Frage an Renate Künast von Jan B. bezüglich Gesellschaftspolitik, soziale Gruppen

Ich bin Vater eines dreijährigen Sohnes, wohnhaft in Berlin-Tempelhof, und habe seit der Trennung von meiner Frau mittlerweile ein Umgangsrecht mit einer zeitlichen Aufteilung von ca. 30:70 "erarbeitet". Trotz intensiver Bemühungen und dem Interesse meines Sohnes sowie der sehr guten Bindung zwischen Vater und Sohn, ist es im deutschen Familienrecht praktisch unmöglich gegen den Willen der Mutter eine darüber hinausgehenden Umgang zu realisieren. Im August 2019 war beabsichtigt, dass mein Sohn die ortsnahe Kindertagesstätte in Tempelhof besucht. Da die Mutter allerdings beabsichtigte mit ihrem Lebensgefährten zusammen zuziehen, besuchte er nie die Kindertagesstätte in Tempelhof, sondern wurde ohne meine Zustimmung in der Kindertagesstätte des Deutschen Bundestags angemeldet, in der der Lebensgefährte der Mutter meines Sohnes arbeitet. Dieser Lebensgefährte unterschrieb gesetzwidrig als Sorgeberechtigter einen Betreuungsvertrag für die Kindertagesstätte des Deutschen Bundestags, in der mein Sohn fortan gegen meinen Willen betreut wurde. In der Folge wurde durch das Amtsgericht Tempelhof-Kreuzberg entschieden, dass mein Sohn weiterhin die Kindertagesstätte des Deutschen Bundestags besucht, da eine Umgewöhnung in eine andere Kindertagesstätte nicht dem Kindeswohl entsprochen hätte.

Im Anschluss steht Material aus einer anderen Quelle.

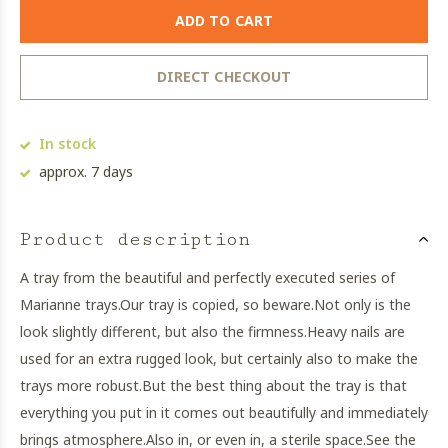
ADD TO CART
DIRECT CHECKOUT
In stock
approx. 7 days
Product description
A tray from the beautiful and perfectly executed series of
Marianne trays.
Our tray is copied, so beware.
Not only is the
look slightly different, but also the firmness.
Heavy nails are
used for an extra rugged look, but certainly also to make the
trays more robust.
But the best thing about the tray is that
everything you put in it comes out beautifully and immediately
brings atmosphere.
Also in, or even in, a sterile space.
See the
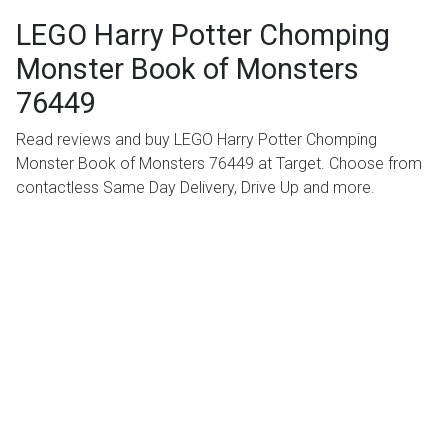
LEGO Harry Potter Chomping
Monster Book of Monsters
76449
Read reviews and buy LEGO Harry Potter Chomping
Monster Book of Monsters 76449 at Target. Choose from
contactless Same Day Delivery, Drive Up and more.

In der Vergangenheit ist durch einen häufig vereitelten Umgang eine enorme Belastung entstanden. Und an dieser Stelle sei auch erwähnt, dass durch die für die zahlreichen Gerichtsverfahren notwendigen finanziellen Mittel und der geforderten Kindesunterhalt die Lebensbedingungen für einen Vater, der seinem Sohn angemessen betreuen und ein Kinderzimmer in einer Wohnung in Tempelhof zur Verfügung stellen möchte, erschwert sind. Ich würde gerne wissen, welche Ziele Sie hinsichtlich einer gerechten Gesellschaft mit Blick auf Trennungsfamilien verfolgen?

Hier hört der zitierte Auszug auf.